PROBLEM TO WORK ON: Using the records below, quote only the span that opens with the line containing "(572.62 KB)" and closes with the line containing "podłokietnikami - oliwkowy", exactly and inclusively.

DATA RECORDS:
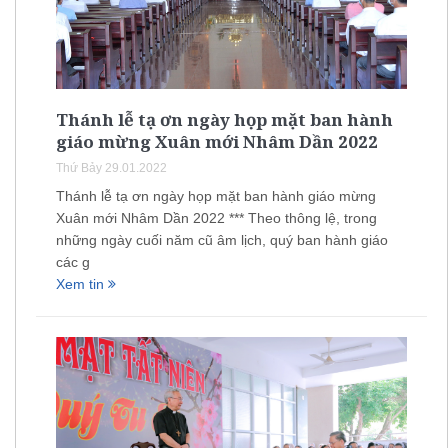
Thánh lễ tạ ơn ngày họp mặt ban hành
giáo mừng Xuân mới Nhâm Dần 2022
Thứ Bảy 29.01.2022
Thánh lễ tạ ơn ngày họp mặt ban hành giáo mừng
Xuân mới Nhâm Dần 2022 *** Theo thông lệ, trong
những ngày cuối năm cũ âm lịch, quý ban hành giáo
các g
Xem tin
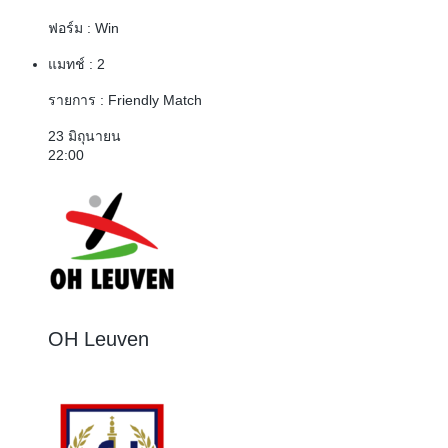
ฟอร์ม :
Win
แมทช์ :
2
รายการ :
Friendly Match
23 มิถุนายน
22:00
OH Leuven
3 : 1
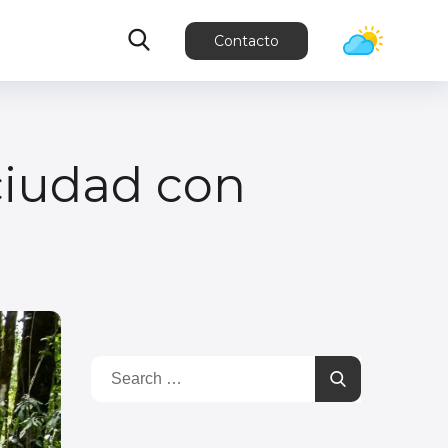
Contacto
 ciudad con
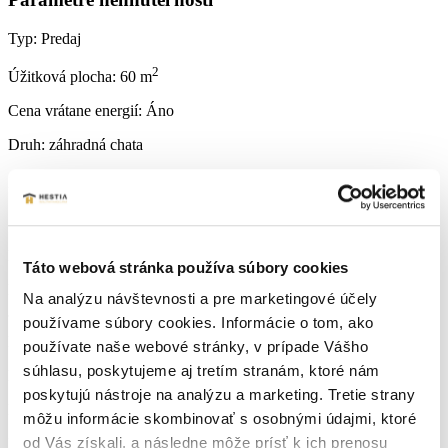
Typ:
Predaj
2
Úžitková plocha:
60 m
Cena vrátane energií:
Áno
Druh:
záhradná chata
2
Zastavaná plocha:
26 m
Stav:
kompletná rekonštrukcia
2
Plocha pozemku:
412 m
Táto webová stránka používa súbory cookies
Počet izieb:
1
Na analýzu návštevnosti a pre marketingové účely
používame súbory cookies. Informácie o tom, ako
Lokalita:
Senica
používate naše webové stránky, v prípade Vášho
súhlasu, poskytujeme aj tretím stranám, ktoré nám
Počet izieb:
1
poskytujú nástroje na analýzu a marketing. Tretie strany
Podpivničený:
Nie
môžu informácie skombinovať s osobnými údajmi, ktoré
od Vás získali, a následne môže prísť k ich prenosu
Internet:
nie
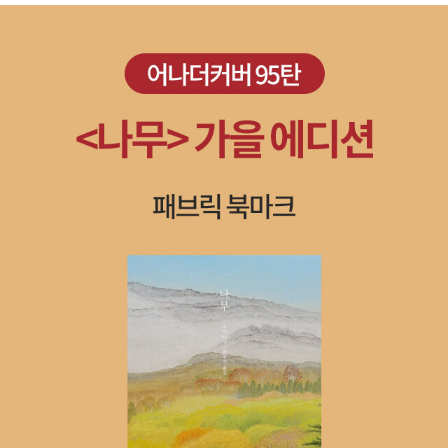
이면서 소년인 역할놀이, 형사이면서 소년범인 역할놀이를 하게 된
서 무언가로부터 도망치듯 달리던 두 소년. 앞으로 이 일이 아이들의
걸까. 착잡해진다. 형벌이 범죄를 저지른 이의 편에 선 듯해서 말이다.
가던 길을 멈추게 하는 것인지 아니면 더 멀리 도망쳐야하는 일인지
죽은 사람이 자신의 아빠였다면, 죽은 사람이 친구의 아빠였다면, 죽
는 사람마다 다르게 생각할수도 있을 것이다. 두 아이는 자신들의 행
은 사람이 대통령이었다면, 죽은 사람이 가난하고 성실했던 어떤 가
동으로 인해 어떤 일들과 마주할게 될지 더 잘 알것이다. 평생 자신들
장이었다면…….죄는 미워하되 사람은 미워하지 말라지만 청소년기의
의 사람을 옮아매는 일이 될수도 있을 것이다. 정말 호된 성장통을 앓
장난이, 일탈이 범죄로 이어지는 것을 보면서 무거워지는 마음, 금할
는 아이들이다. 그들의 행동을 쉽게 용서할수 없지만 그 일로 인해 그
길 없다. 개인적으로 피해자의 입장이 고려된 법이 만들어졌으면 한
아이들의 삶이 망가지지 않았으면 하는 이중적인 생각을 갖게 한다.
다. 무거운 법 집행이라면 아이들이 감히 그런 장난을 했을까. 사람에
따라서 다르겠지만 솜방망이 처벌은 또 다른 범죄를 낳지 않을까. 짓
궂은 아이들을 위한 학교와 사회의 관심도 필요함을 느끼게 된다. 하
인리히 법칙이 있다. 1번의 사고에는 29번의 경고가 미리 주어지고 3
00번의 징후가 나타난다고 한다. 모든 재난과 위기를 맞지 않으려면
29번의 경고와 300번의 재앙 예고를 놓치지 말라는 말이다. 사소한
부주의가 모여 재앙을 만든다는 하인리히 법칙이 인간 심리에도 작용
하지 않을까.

==

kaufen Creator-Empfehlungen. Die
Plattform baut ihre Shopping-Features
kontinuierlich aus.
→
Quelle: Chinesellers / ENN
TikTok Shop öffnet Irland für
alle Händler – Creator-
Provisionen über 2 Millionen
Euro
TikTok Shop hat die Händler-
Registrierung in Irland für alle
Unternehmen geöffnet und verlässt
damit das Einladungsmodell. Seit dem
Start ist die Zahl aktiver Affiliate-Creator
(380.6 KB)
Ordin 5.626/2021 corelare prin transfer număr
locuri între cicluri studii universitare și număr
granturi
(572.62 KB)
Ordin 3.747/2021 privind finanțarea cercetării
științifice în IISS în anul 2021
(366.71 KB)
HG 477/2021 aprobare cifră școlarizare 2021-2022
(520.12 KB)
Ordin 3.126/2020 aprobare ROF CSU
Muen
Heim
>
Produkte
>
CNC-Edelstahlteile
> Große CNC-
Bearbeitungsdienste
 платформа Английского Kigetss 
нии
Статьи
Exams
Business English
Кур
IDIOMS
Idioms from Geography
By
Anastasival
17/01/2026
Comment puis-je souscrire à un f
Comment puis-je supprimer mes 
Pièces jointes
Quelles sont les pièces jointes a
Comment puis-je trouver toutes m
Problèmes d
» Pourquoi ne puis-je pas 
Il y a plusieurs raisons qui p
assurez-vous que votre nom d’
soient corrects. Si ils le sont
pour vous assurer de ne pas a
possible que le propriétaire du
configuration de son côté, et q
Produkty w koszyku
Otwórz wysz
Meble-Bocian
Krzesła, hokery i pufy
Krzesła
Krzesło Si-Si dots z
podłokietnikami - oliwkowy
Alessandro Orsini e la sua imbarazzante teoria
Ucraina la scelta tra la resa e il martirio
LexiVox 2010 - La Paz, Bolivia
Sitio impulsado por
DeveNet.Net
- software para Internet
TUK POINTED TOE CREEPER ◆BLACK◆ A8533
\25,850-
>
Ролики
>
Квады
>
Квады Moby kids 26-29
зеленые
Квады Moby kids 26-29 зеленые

TASK OUTPUT:
(572.62 KB)
Ordin 3.747/2021 privind finanțarea cercetării
științifice în IISS în anul 2021
(366.71 KB)
HG 477/2021 aprobare cifră școlarizare 2021-2022
(520.12 KB)
Ordin 3.126/2020 aprobare ROF CSU
Muen
Heim
>
Produkte
>
CNC-Edelstahlteile
> Große CNC-
Bearbeitungsdienste
 платформа Английского Kigetss 
нии
Статьи
Exams
Business English
Кур
IDIOMS
Idioms from Geography
By
Anastasival
17/01/2026
Comment puis-je souscrire à un f
Comment puis-je supprimer mes 
Pièces jointes
Quelles sont les pièces jointes a
Comment puis-je trouver toutes m
Problèmes d
» Pourquoi ne puis-je pas 
Il y a plusieurs raisons qui p
assurez-vous que votre nom d’
soient corrects. Si ils le sont
pour vous assurer de ne pas a
possible que le propriétaire du
configuration de son côté, et q
Produkty w koszyku
Otwórz wysz
Meble-Bocian
Krzesła, hokery i pufy
Krzesła
Krzesło Si-Si dots z
podłokietnikami - oliwkowy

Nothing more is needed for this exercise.